In a biathlon, athletes race on cross- country skis around a closed course, carry a small calibre rifle on their backs. These rifles are specially designed for biathlon with lightweight stocks. They are also equipped with special sights to aid accuracy. During the race, athletes will stop at designated areas to shoot at targets. The shooting rounds are not timed, but athletes only have a set number of bullets. Depending on the competition, missed shots may result in a penalty lap around a 150m loop or time being added to the athletes total. The number of shooting areas can also vary depending on the distance of the course. The shooting segments can occur either in the standing position or lying on your stomach.
Biathlon is a timed events where the quickest finish means victory. However, its not all about being fast. Accuracy matters as well.

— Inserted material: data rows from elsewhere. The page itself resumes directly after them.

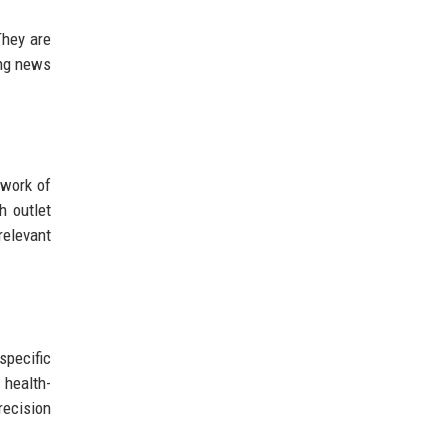
They are
ing news
twork of
h outlet
relevant
specific
 health-
recision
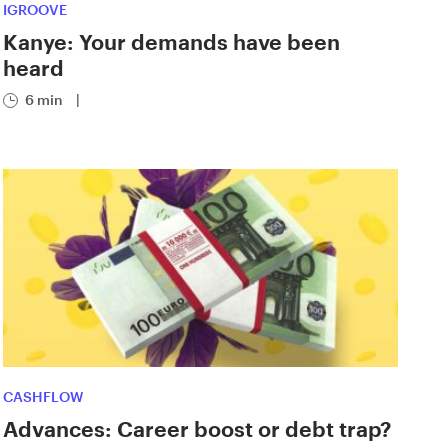
IGROOVE
Kanye: Your demands have been
heard
6 min
|
CASHFLOW
Advances: Career boost or debt trap?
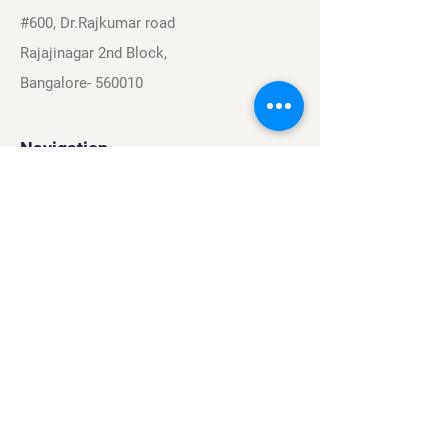
#600, Dr.Rajkumar road
Rajajinagar 2nd Block,
Bangalore- 560010
Navigation
Sports
Careers
About
Contact
Privacy Policy
Terms & Conditions
Find Us On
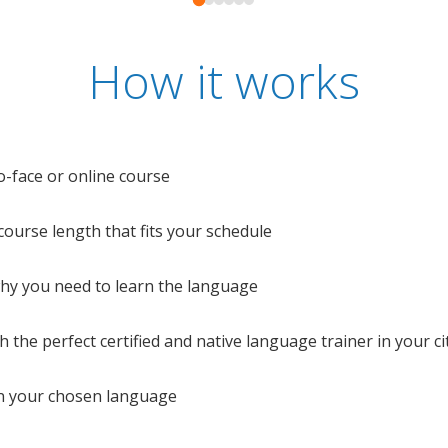
How it works
o-face or online course
e course length that fits your schedule
 why you need to learn the language
 the perfect certified and native language trainer in your cit
n your chosen language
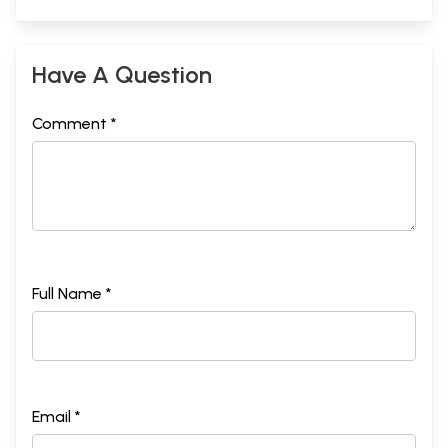
Have A Question
Comment *
Full Name *
Email *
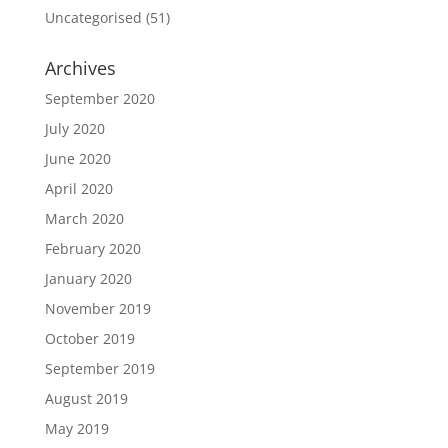
Uncategorised
(51)
Archives
September 2020
July 2020
June 2020
April 2020
March 2020
February 2020
January 2020
November 2019
October 2019
September 2019
August 2019
May 2019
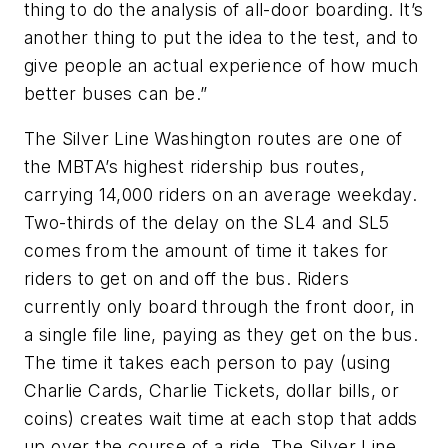
thing to do the analysis of all-door boarding. It’s
another thing to put the idea to the test, and to
give people an actual experience of how much
better buses can be.”
The Silver Line Washington routes are one of
the MBTA’s highest ridership bus routes,
carrying 14,000 riders on an average weekday.
Two-thirds of the delay on the SL4 and SL5
comes from the amount of time it takes for
riders to get on and off the bus. Riders
currently only board through the front door, in
a single file line, paying as they get on the bus.
The time it takes each person to pay (using
Charlie Cards, Charlie Tickets, dollar bills, or
coins) creates wait time at each stop that adds
up over the course of a ride. The Silver Line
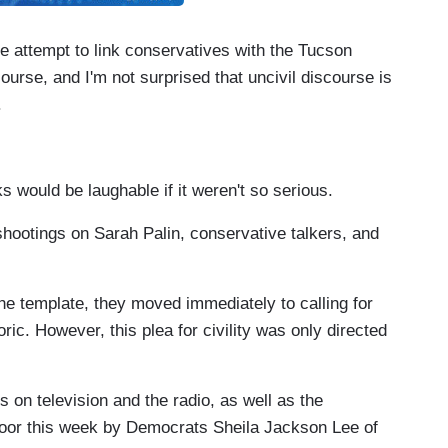
e attempt to link conservatives with the Tucson
course, and I'm not surprised that uncivil discourse is
.
 would be laughable if it weren't so serious.
 shootings on Sarah Palin, conservative talkers, and
the template, they moved immediately to calling for
ric. However, this plea for civility was only directed
s on television and the radio, as well as the
oor this week by Democrats Sheila Jackson Lee of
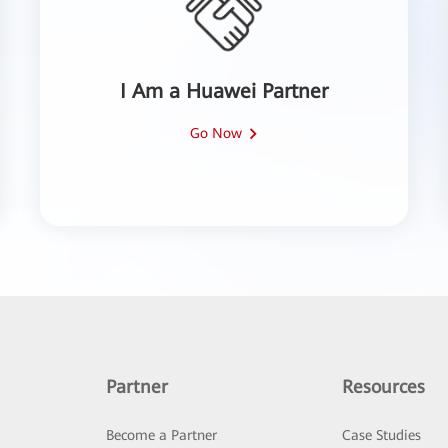
I Am a Huawei Partner
Go Now
Partner
Resources
Become a Partner
Case Studies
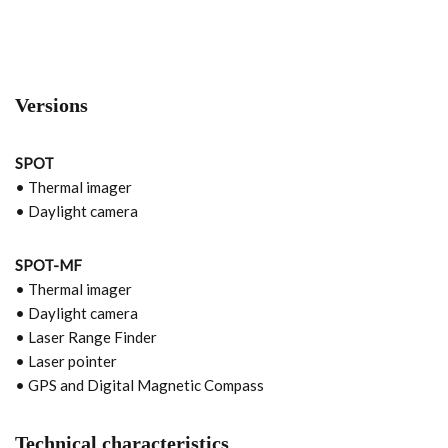
Versions
SPOT
• Thermal imager
• Daylight camera
SPOT-MF
• Thermal imager
• Daylight camera
• Laser Range Finder
• Laser pointer
• GPS and Digital Magnetic Compass
Technical characteristics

Biathlon originated as a military training exercise in Scandinavia, particularly in Norway, where it was a means to train soldiers on the 18th century. In the 19th century, biathlon began to take shape as a sport with organised competitions. It was initially known as “military patrol”. These early competition were primarily focused on practical skills needed by soldiers. The first recorded civilian biathlon competition took place in Norway in 1861. This event marked the beginning of biathlon as a competition sport beyond military training.
Biathlon made it’s official debut in the Winter Olympics in 1924 in Chamonix, France but only as a demonstration event at the time. It only became a regular part of the Winter Games in 1960 in Squaw Valley, USA.
Biathlon has been an event in the World Transplant Winter Games since the inaugural Games in Tignes, France in 1994. Transplant recipients from eighteen countries took part in this first Winter Games.
Biathlon races are enjoyable and exciting. The sport promotes a healthy lifestyle and because it is low impact, athletes can participate well into old age. There is also a very low injury rate in Biathlon.
Biathlon has all the health and fitness advantages of cross-country skiing – burning calories; increasing flexibility whilst engaging the core; strengthening the quads, hamstrings, calves, and glutes; working the arms and upper body and lifting the spirits – as well as the shooting that demands concentration, precision, and self-awareness. Learning to remain calm and focused while under physical and mental stress is a great skill.
If you’re a skier and think you might like to try biathlon, most biathlon clubs will teach the basics of the sport. In most cases these clubs will have rifles that new biathletes can use. That way you don’t have to buy one just to see if you’re going to like biathlon. Rifle safety, of course, is paramount, and you may be required to take a rifle safety certification class before handling a rifle or competing. This will vary depending on country so please ask locally.